• _Directions_
Among the entries below, take the line with "[document] (784, 360)" and the line with "Gabfire Themes (580, 1111)", and output them and every line between them exactly, with nothing else.

• _Material shown_
__________

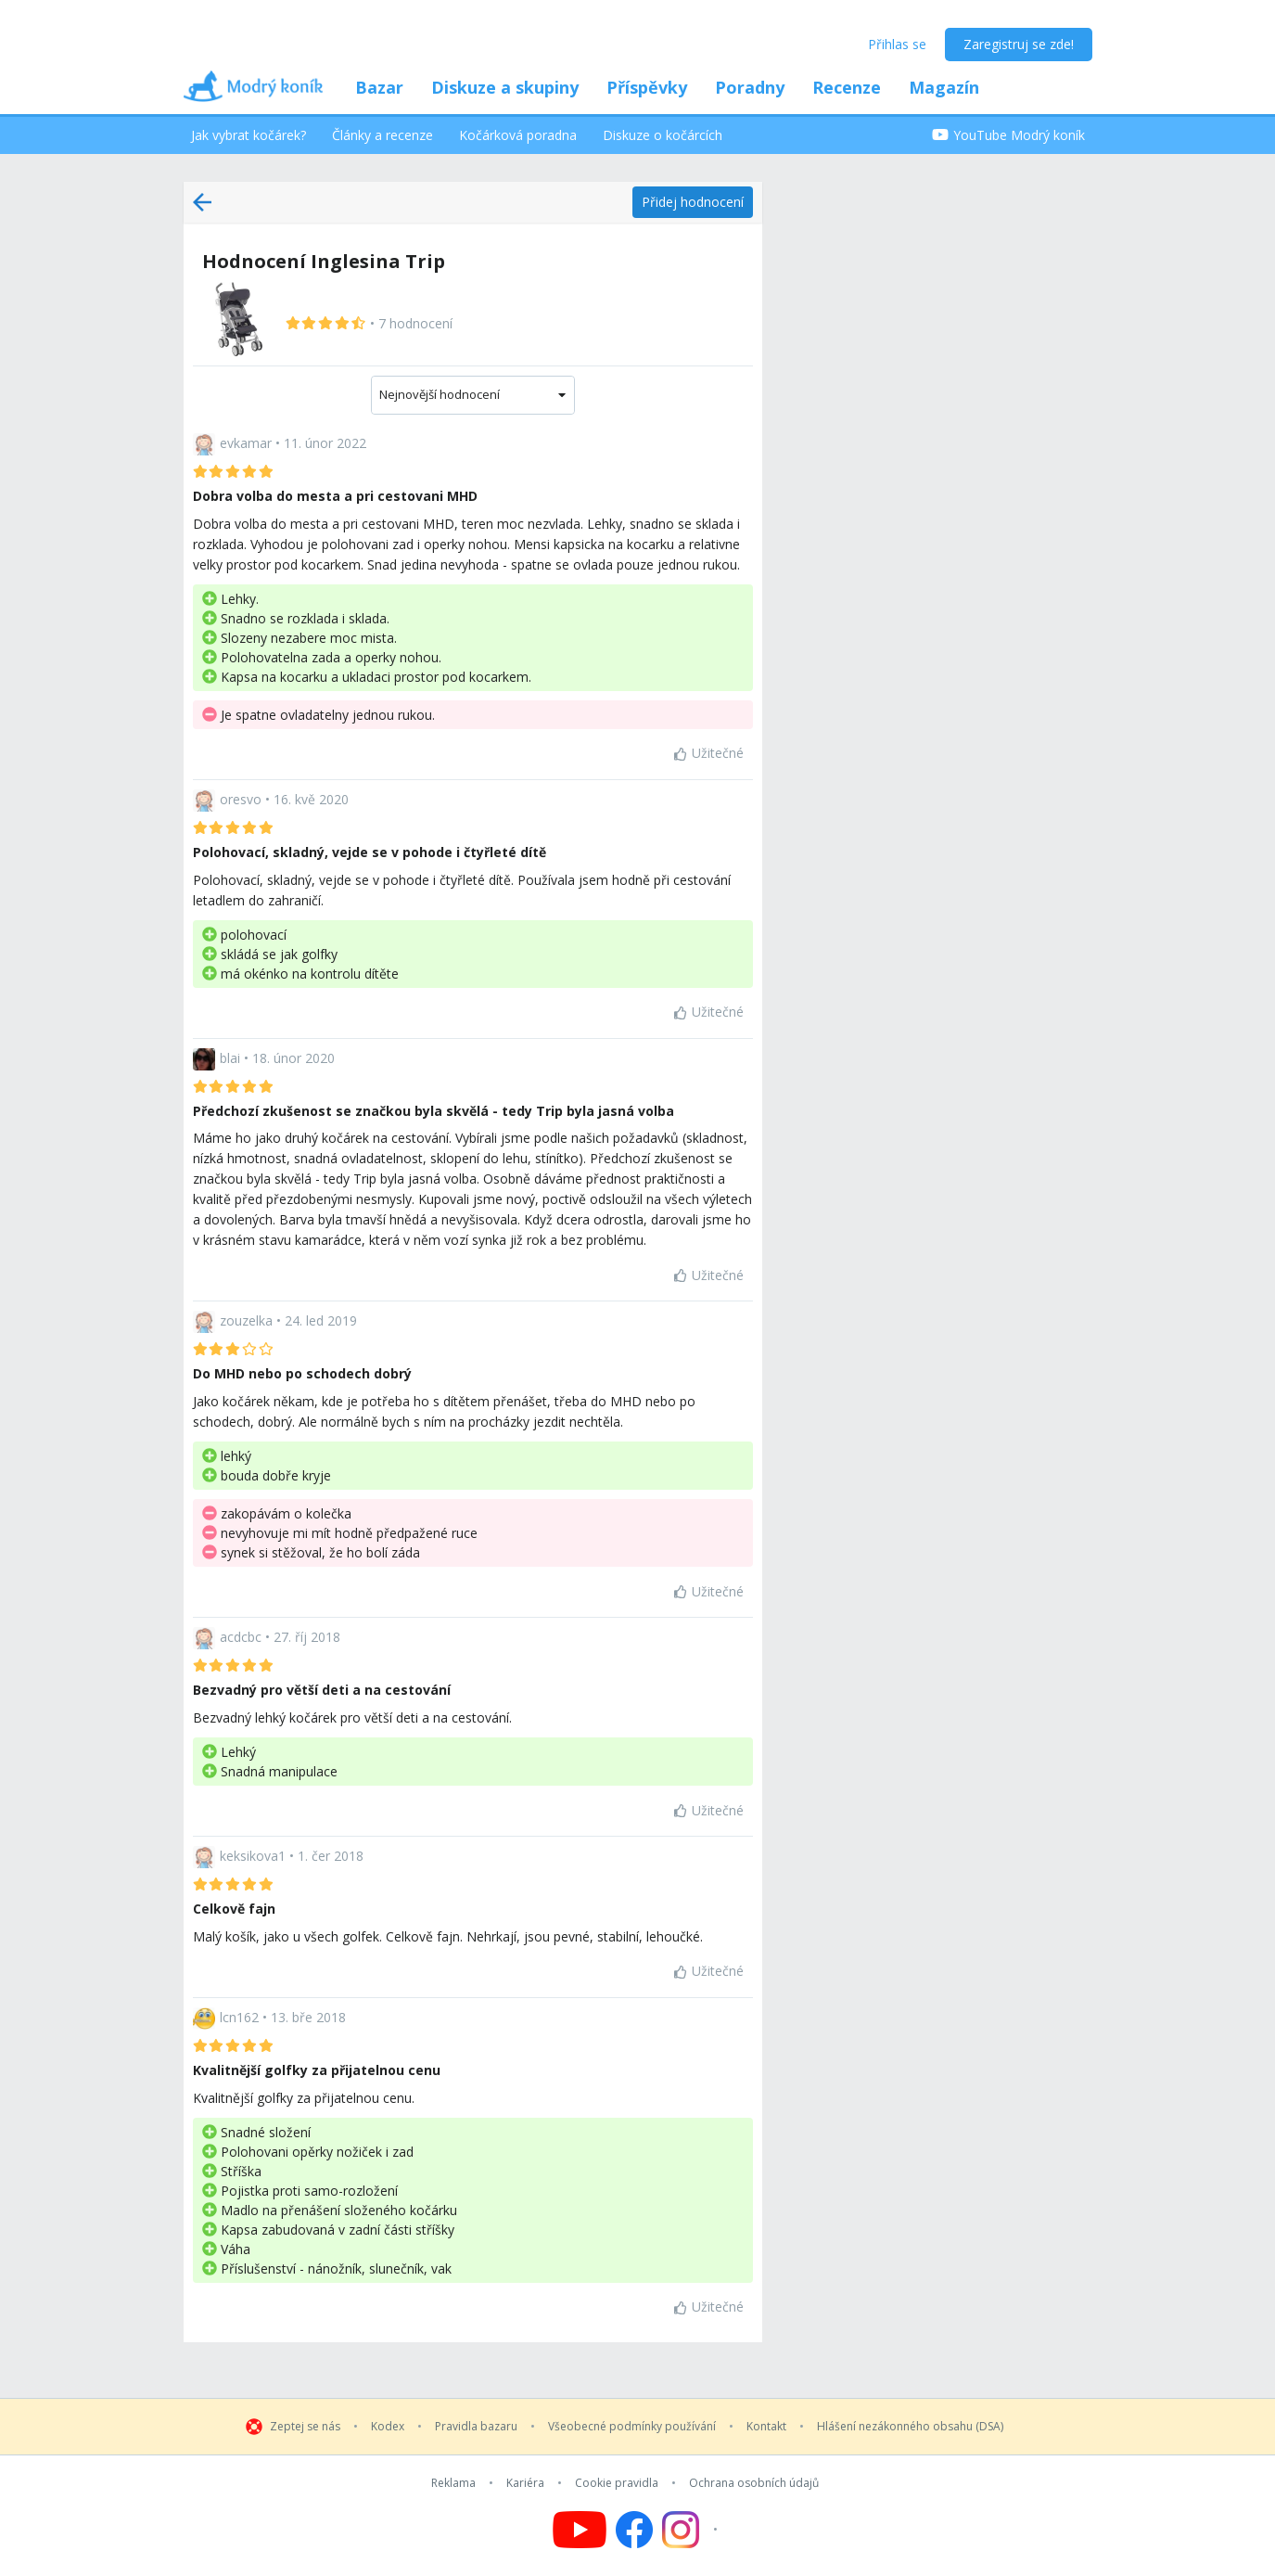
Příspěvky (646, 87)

__________

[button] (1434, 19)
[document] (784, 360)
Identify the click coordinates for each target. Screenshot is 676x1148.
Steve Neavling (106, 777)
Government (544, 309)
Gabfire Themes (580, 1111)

__________

• _Answer to this exercise_
[document] (784, 360)
Identify the click coordinates for each target. Screenshot is 676x1148.
Steve Neavling (106, 777)
Government (544, 309)
Gabfire Themes (580, 1111)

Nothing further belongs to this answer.